Thursday, April 26, 2012

fugitive.vim is awesome. So is git interactive rebasing

I have finally started forcing myself to use vim-fugitive. I have to agree that it is "so awesome, it should be illegal". I ran into a problem within the first hour and vim was shouting This is not a preview window everytime I wanted to :Gstatus. I couldn't find a solution for this on the internet and after a few experiments and reading docs, fixed this with :set previewwindow in the Gstatus window. I have always used windows instead of tabs in Vim. But, I started seeing a big use-case for tabs - being able to edit some file without disturbing the existing windows.

I have tried git rebase --interactive ID for a very short time when I was playing githug. Today, I had to use it to remove a change accidentally added in a commit. Interactive rebasing was fun and all I had to do was running the command. Didn't need to read tutorials or go through man pages.

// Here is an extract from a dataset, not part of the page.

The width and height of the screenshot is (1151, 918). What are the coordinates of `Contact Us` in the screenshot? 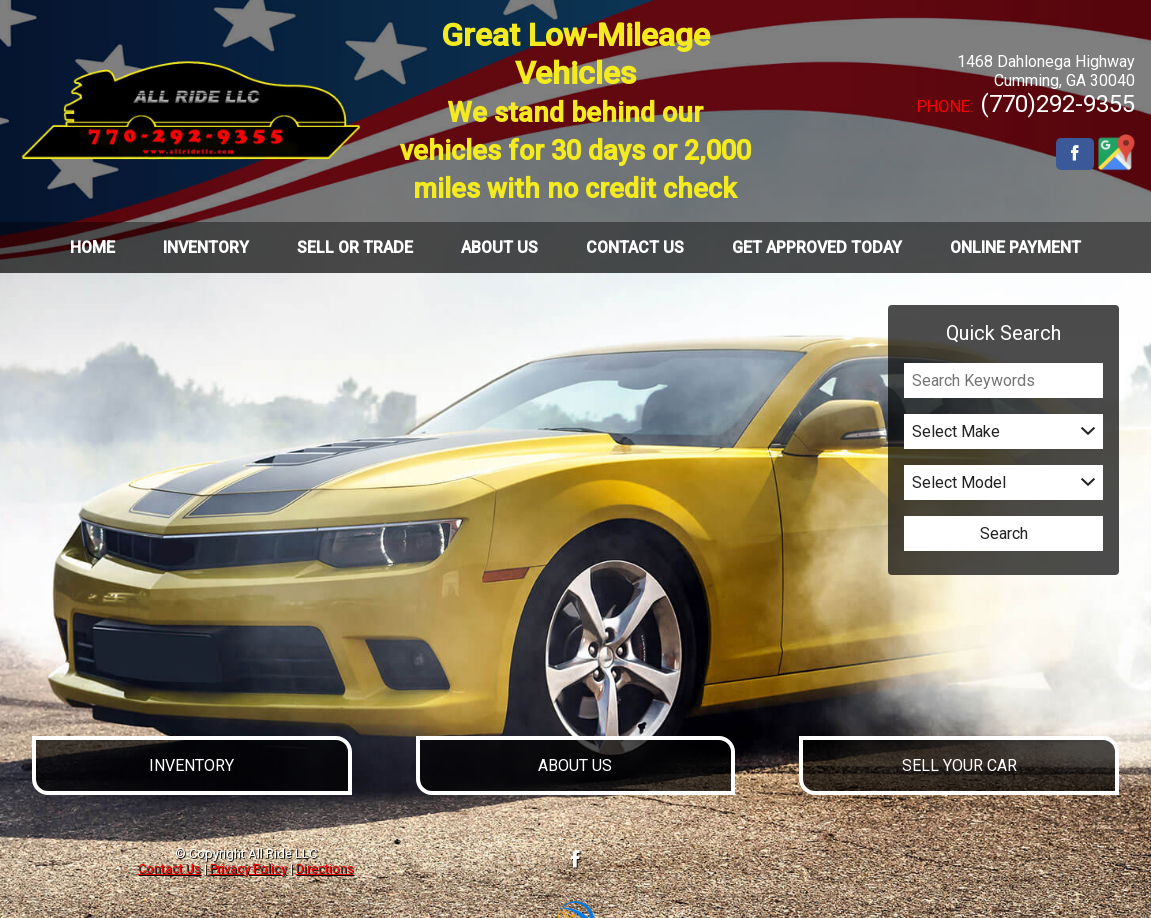 It's located at (169, 868).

In our custom CMS, we had location details as text fields on multiple models. This has led to fragmentation of city, state, region names. So, we had to convert these text fields to FKs so that the new ones will be through look-up but not manual entry. We have gone one step further and created a Location model which has FKs to City, State, Country and other models and added a reverse generic relation to Location from our models. The immediate problem with this approach was that we had used obj.city, obj.state etc. in our templates. I came up with a simple solution for this -

    class Base(models.Model)
        // model code here

        @property
        def location(self):
            "caching location as it will be needed by 6 properties"
            try:
                return self._location
            except:
                self._location = self.locations.all()[0]
                return self._location

        @property
        def city(self):
            return self.location.city
 
City's __unicode__ method returns its name. We were also getting annotated list of cities and the number of events in the city.

Location.objects.values('city__name').annotate(num_of_events=Count('city__name')

returns dictionaries with city__name key when I wanted those with city key. This was solved by looping through the queryset and processing those dictionaries. I wish I could do something like SELECT name AS city FROM locations_city.

Wednesday, April 25, 2012

Waking up early and some django templating stuff

Ah, another long break. I have been waking up at 7am and reaching office before 9am. This gives me a lot of time to finish my day job. I have a feeling that it is easier to incorporate new habits one or two at a time. Earlier, I used to try to bring too many changes to the daily routine. That never worked and made me feel like I lacked the will to change. This time, I am not biting off more than I can chew. So, for the next month, the resolution is -
I will wake up at 7am and hit the pillow by 12pm
I have been writing a lot of Django templates at work. Recently came across firstof which is a good way to avoid the if-else-endif template. I have always wanted to have a neater way to add context to include templates. So, I used to surround include templates with the with tag. I found that the include tag takes arguments which will be added to the context.

{% include "templates/search_form.html" with placeholder="Search projects.." %}

looks much cleaner than

{% with placeholder="Search projects.." %}
    {% include "templates/search_form.html" %}
{% endwith %}


My ordered-lists were showing with bullets instead of numbers. Learned about list-style css property. I need to understand list styling better.

Phaneendra gave a talk introducing Sencha for mobile app development. Thanks to the framework, he had been pulling his hair almost everyday since he started using it. After the talk, Theju demoed kvm and discussed the problems he had faced getting git and a django project working on Windows. We discussed several ways to make it easy for new people to get started with an old project, but couldn't come to a good conclusion.